There was nothing in my DVD rack that screamed that it needed to be watched this week, so I decided to hop onto Hulu and see if there was any fare worth watching before I dove back into the pile. And John Carpenter’s Halloween popped up on the screen, ostensibly with the holiday around the corner, and thus it felt appropriate to throw it on during a bye week. Football wasn’t all that interesting to me this weekend with the Bears on a bye week and I admit my homerism; I can only watch the game if the Bears are on or if it’s the playoffs. Outside of that … not so much. Thus John Carpenter’s classic Halloween felt right.

It’s a fairly simple story. As a child Michael Meyers (Will Sandin as a child, Nick Castle as an adult) decides to go murder his teenage sister. Committed to an insane asylum, he escapes and returns to his childhood birthplace of Haddonfield, IL, to go kill some more people. Amongst them is Laurie Strode (Jamie Lee Curtis), whom he tirelessly stalks. Halloween night, appropriately enough, Meyers goes on the hunt and cinematic history was forever changed.

Made for under $400,000, the film would gross over $60 million at the box office and invent the modern slasher film. While not actually being a true definition of a slasher film, as the violence is actually fairly tame and there’s minimal blood in a genre that’s become known for both in mass quantities, this is a film that established the template for an entire genre. Even now, almost 40 years since it got release, the film holds up because it’s not about the violence; it’s about the setup. And in the setup there’s remarkable brilliance from John Carpenter.

That’s the one thing that I’ve always really enjoyed about this film. This is a film with a great score and a first rate setup.

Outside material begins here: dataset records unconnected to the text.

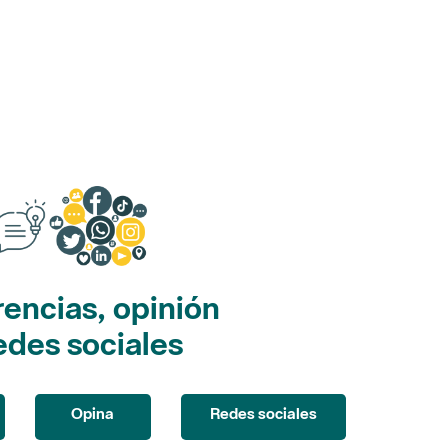
encias, opinión
edes sociales
Opina
Redes sociales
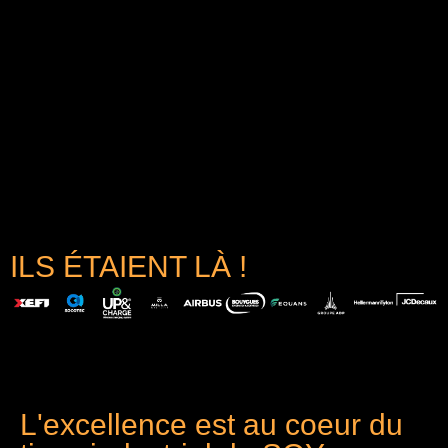
ILS ÉTAIENT LÀ !
L'excellence est au coeur du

It’s not about the kills; it’s about the suspense. I’m not a fan of horror films, far from it, but I can appreciate the craftsmanship behind this film. This is a film designed around telling a good story and amping up the scares but without going for the cheap thrills. Every time you get scared, or the suspense goes up, it’s effective because it’s used so well.

This is the horror equivalent to The Maltese Falcon; it’s the film that inspired a million imitators and created the rules of the genre.

Strongly recommended.

What Looks Good This Weekend, and I Don’t Mean the $2 Pints of Bass Ale and community college co-eds with low standards at the Alumni Club

Tower Heist – Ben Stiller and a bunch of workers at a ritzy condo complex in NYC get ripped off by Alan Alda. They recruit Eddie Murphy to help them do the same to him.

Skip it – This was supposed to be an R-rated, Chris Rock led version of Ocean 11 at some point, if memory serves me right, and now it’s come down to Ben Stiller and gang. I like Stiller but this just looks all sorts of bad, plus it has Brett Ratner attached and that’s never a good thing.

A Very Harold & Kumar 3D Christmas – It’s a Christmas tale but with dick jokes and lots of weed.

See it – The Harold & Kumar films are perhaps the best of the guilty pleasure comedies to come out. I can’t imagine this one would be that appreciably worse than the other two; Penn and Cho didn’t repeat White Castle because it was profitable but because they found a good story to go with it. I imagine this’ll be more of the same.